The rocket, which was about 108 feet tall and weighed nearly 40,000 pounds, had launched a piece of a new Chinese space station into orbit on April 29. After its fuel was spent, the rocket had been left to hurtle through space uncontrolled until Earth’s gravity dragged it back to the ground.
Krag said that, on average, 100 to 200 tons of space junk reenter the Earth’s atmosphere in an uncontrolled way every year, yet most space experts consider reentry the most desirable outcome for space junk.
The vast majority stays above us where it can collide with functioning satellites, create more junk and threaten human life on crewed spacecraft.
There are at least 26,000 pieces of space junk orbiting the Earth that are the size of a softball or larger and could destroy a satellite on impact; over 500,000 the size of a marble big enough to cause damage to spacecraft or satellites; and over 100 million pieces of debris the size of a grain of salt that could puncture a spacesuit, according to a NASA report issued last year.
Ocean trash can?
Landing space junk in the ocean depths of Point Nemo is the least worst option, said Vito De Lucia, a professor of law at the Norwegian Centre for the Law of the Sea at The Arctic University of Norway. However, we don’t know much about the deep sea environment in this area.
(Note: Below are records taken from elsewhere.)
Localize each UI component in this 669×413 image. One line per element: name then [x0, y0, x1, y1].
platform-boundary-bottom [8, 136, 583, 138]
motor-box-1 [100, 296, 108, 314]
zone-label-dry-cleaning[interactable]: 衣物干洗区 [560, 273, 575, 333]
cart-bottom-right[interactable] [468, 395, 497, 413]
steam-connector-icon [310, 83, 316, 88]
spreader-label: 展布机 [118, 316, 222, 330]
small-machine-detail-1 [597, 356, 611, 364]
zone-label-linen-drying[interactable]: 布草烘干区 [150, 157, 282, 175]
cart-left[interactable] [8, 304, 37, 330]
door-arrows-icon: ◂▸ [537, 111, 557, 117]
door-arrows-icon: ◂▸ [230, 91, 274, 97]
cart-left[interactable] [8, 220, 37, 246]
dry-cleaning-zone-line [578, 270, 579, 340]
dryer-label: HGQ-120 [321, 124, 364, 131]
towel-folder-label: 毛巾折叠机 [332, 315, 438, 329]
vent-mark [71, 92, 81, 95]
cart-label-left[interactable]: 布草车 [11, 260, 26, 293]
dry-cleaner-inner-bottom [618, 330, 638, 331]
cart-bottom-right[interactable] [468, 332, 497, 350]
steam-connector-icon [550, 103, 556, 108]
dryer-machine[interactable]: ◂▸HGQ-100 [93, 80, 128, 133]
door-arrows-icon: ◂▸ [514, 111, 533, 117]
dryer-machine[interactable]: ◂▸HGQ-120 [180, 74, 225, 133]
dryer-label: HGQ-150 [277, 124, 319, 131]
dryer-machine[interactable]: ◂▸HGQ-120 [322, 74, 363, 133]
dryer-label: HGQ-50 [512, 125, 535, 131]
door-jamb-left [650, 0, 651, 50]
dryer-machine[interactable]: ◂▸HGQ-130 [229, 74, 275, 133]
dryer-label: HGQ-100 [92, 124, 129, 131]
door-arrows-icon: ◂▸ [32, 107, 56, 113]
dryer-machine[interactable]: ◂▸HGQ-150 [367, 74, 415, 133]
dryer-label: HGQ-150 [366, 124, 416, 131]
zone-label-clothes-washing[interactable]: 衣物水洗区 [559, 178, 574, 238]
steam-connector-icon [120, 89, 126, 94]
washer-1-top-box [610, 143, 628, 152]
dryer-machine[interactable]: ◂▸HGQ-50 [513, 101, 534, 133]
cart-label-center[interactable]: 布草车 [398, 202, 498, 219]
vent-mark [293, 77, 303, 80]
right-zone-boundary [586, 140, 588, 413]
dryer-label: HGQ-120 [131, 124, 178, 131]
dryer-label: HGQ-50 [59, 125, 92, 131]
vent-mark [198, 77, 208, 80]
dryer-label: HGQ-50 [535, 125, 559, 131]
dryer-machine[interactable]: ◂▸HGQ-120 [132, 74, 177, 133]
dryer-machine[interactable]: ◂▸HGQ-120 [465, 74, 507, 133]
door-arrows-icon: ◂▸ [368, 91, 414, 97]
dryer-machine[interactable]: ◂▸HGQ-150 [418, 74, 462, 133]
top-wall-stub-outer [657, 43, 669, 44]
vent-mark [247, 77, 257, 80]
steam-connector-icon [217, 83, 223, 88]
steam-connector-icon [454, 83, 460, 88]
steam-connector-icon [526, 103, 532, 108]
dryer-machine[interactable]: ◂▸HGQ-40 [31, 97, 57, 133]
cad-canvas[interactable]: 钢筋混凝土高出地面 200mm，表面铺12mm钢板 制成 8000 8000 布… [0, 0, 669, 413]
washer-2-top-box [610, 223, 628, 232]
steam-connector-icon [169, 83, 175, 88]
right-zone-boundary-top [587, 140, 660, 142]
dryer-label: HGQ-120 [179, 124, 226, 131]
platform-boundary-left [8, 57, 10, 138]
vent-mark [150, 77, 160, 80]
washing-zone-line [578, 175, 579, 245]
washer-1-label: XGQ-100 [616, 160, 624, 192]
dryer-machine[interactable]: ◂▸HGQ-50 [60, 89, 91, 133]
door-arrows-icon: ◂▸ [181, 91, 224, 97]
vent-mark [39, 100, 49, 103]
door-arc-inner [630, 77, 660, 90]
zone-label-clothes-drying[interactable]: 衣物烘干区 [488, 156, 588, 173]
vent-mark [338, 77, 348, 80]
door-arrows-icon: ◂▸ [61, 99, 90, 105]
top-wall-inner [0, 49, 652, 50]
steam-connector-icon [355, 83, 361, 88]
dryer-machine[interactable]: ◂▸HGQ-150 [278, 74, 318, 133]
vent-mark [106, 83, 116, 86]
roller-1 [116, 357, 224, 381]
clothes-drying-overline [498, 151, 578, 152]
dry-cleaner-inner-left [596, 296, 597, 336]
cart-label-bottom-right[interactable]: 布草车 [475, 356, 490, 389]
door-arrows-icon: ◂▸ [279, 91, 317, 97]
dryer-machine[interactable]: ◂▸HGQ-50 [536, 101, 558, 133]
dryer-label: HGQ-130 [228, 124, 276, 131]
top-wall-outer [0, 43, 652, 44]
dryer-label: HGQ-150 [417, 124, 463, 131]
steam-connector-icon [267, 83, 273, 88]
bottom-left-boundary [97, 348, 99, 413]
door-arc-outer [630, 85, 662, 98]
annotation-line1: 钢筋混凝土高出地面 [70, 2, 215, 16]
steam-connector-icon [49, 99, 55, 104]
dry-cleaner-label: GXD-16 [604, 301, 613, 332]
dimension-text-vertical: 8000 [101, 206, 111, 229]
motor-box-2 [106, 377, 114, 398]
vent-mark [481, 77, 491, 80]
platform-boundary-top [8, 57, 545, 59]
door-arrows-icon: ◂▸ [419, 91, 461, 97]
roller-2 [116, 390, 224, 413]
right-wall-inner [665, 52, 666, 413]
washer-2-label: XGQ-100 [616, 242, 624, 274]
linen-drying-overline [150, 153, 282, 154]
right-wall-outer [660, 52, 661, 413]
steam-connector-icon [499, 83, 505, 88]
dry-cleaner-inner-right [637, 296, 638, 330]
Some research suggests that because of ocean currents in that region — known as the South Pacific Gyre — it is not particularly biologically diverse. Oceanographer Autun Purser, a postdoctoral researcher at the Alfred Wegener Institute in Bremerhaven, Germany, said he had been close the area and said the seafloor would likely be inhabited with sea cucumbers, seabed octopuses and “the odd fish.”
“There is generally a low reign of food, as it is in the middle of the Pacific Gyre, a low productivity area with little upwelling nutrient rich waters, so though there will be seafloor animals, there will not be a high biomass down there probably,” he said via email.
Krag at the European Space Agency said that the space objects that landed in the ocean were typically made from stainless steel, titanium or aluminum and were not toxic.
“It is not more than a few dozens of metric tons per year. The re-entering fragments do not float, but sink and therefore are no hazard to ship traffic. Compared to the many lost containers and sunk ships, the amount of space hardware is vanishingly small.”
He noted that some rocket fuels are toxic but that they burn up during re-entry.
Krag said that ESA was working on what he termed “design-for-demise” technology that would replace the aluminum, titanium and steel with materials that would melt during reentry.